Some brewers—including Village Idiot in Mount Holly and Third State in Burlington—make only enough beer to serve in their storefront tasting rooms. Both have received widespread credit for helping revive the historic downtown streets where they are located.

But as much as Village Idiot, Third State and others may resemble pubs, the law ensures that they’re not. Though guests can bring in food, breweries are forbidden to sell food or operate a restaurant on the premises. The tasting rooms voluntarily refrain from showing televised sports or presenting live music.

“We’re not competing with bars, we’re making beer to sell to them,” says Don Russell, executive director of the Garden State Craft Brewers Guild, which pushed for the law. Russell, hired last year, is the guild’s first paid staffer.

With the tasting-room law passed, the guild is pushing for a new reform that would allow in-state brewers to sell containers of fresh draft beer at farmers’ markets. “We think we’re a Jersey Fresh product,” Russell says.

The bill will likely pass, thanks to a favorable climate for beer in the Statehouse and because for the most part, communities—even dry ones like Collingswood and Pitman—are greeting craft brewers as job creators, tax generators and community builders. The numbers support them. According to the Brewers Association, a national advocacy group, the craft brewing industry made a $1.2 billion impact on New Jersey in 2014 and accounted for 9,500 jobs. That’s up from $77.7 million and 8,565 jobs in 2012.

Gary Monterosso, author of Artisan Beer (Burford Books, 2011) and host of the South Jersey TV show What’s on Tap, says beer entrepreneurship is easy to explain.
“It’s the idea of creating something,” he says. “You can follow that dream and still generate a little bit of money and a whole lot of respect.”

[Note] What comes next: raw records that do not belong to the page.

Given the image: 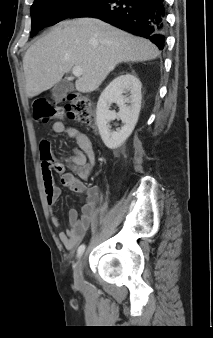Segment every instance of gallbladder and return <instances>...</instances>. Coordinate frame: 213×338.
<instances>
[{
    "label": "gallbladder",
    "mask_w": 213,
    "mask_h": 338,
    "mask_svg": "<svg viewBox=\"0 0 213 338\" xmlns=\"http://www.w3.org/2000/svg\"><path fill=\"white\" fill-rule=\"evenodd\" d=\"M74 90V86L68 80H61L52 88V96L56 101L63 99L67 93Z\"/></svg>",
    "instance_id": "bac80fb5"
}]
</instances>
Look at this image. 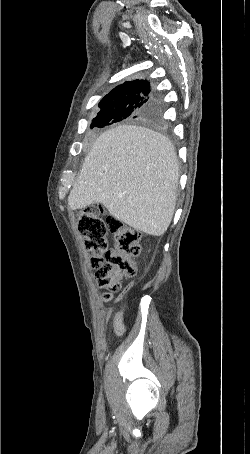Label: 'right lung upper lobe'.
Returning a JSON list of instances; mask_svg holds the SVG:
<instances>
[{
	"label": "right lung upper lobe",
	"mask_w": 250,
	"mask_h": 454,
	"mask_svg": "<svg viewBox=\"0 0 250 454\" xmlns=\"http://www.w3.org/2000/svg\"><path fill=\"white\" fill-rule=\"evenodd\" d=\"M141 85H149V82L147 80H134V81L125 82V83L115 87L113 90H111L110 93H108L104 98H111L114 96H119V94L124 93V92L128 91L129 89L137 87V86H141Z\"/></svg>",
	"instance_id": "cb5924a9"
}]
</instances>
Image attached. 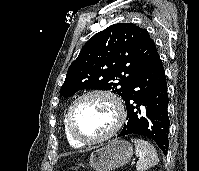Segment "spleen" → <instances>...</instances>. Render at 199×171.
Wrapping results in <instances>:
<instances>
[{"label":"spleen","instance_id":"spleen-1","mask_svg":"<svg viewBox=\"0 0 199 171\" xmlns=\"http://www.w3.org/2000/svg\"><path fill=\"white\" fill-rule=\"evenodd\" d=\"M132 142L135 144L136 156L139 157L137 171H146L158 163L159 159L154 146L143 139H132Z\"/></svg>","mask_w":199,"mask_h":171}]
</instances>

Opening a brewery is expensive and physically taxing, but entrepreneurs can keep their day jobs while creating groundbreaking, sour, malty or hoppy beers they dream of sharing with others. Augie Carton, owner of Carton Brewing in Atlantic Highlands, for instance, has continued to work in finance while developing a national reputation for concocting unlikely brews whose ingredients usually sound like they belong on a dinner plate rather than in a can.

Brewers in New Jersey compete, but they also trade advice, lend one another supplies and pal around at beer festivals. The owners of Spellbound, Village Idiot and Third State have home brewed together as members of the Barley Legal home-brew club. (Full disclosure: this writer is a member.)  Some New Jersey breweries have brewed collaboratively with one another, following an international trend.

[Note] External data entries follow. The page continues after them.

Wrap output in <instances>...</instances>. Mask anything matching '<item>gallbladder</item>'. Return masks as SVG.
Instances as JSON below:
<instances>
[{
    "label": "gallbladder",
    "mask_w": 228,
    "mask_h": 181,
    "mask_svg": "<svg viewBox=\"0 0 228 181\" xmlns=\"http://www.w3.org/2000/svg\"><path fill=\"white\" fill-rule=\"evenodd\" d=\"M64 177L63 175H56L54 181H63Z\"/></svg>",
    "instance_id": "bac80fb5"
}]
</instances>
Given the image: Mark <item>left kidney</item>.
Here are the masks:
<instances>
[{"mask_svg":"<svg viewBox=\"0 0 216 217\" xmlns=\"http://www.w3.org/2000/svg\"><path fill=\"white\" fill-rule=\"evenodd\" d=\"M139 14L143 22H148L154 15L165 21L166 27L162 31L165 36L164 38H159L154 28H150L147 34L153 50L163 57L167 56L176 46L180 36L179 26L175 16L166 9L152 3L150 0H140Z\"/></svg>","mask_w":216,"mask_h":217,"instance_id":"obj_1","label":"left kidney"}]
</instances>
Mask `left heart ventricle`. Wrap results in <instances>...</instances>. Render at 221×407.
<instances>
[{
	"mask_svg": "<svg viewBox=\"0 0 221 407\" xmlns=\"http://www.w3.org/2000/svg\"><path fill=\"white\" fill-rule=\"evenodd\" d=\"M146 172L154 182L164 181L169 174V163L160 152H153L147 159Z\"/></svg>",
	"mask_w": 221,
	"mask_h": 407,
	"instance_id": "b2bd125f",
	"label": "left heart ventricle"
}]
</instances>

Jersey brewers don’t stick to one style of beer, and they do follow national trends, albeit a little behind some other brewing states. Kane Brewing Company in Ocean Township, whose limited-bottle releases cause long lines at the brewery and pandemonium on social media, was among the first in New Jersey to launch an extensive barrel-aging program. Ryan Krill of Cape May Brewing emphasizes local ingredients in his beers. Krill and his team brewed the first beer officially designated Jersey Fresh—a porter that uses 90 pounds of honey per 15-barrel batch. Cape May also is the first in the state to dedicate a building to souring.

Souring? Most often, that’s a lengthy process using bacteria to create flavors that can’t be achieved with normal yeast. And it’s an example of the extremes to which craft brewers will go to create something unique. How else do you explain the use of ingredients such as jalapeño, wasabi and apple cider in various Jersey craft beers?

Amazingly, craft brewing in New Jersey is still in its infancy. Continued exponential growth is virtually certain. After all, beer is an agricultural product and we are the Garden State.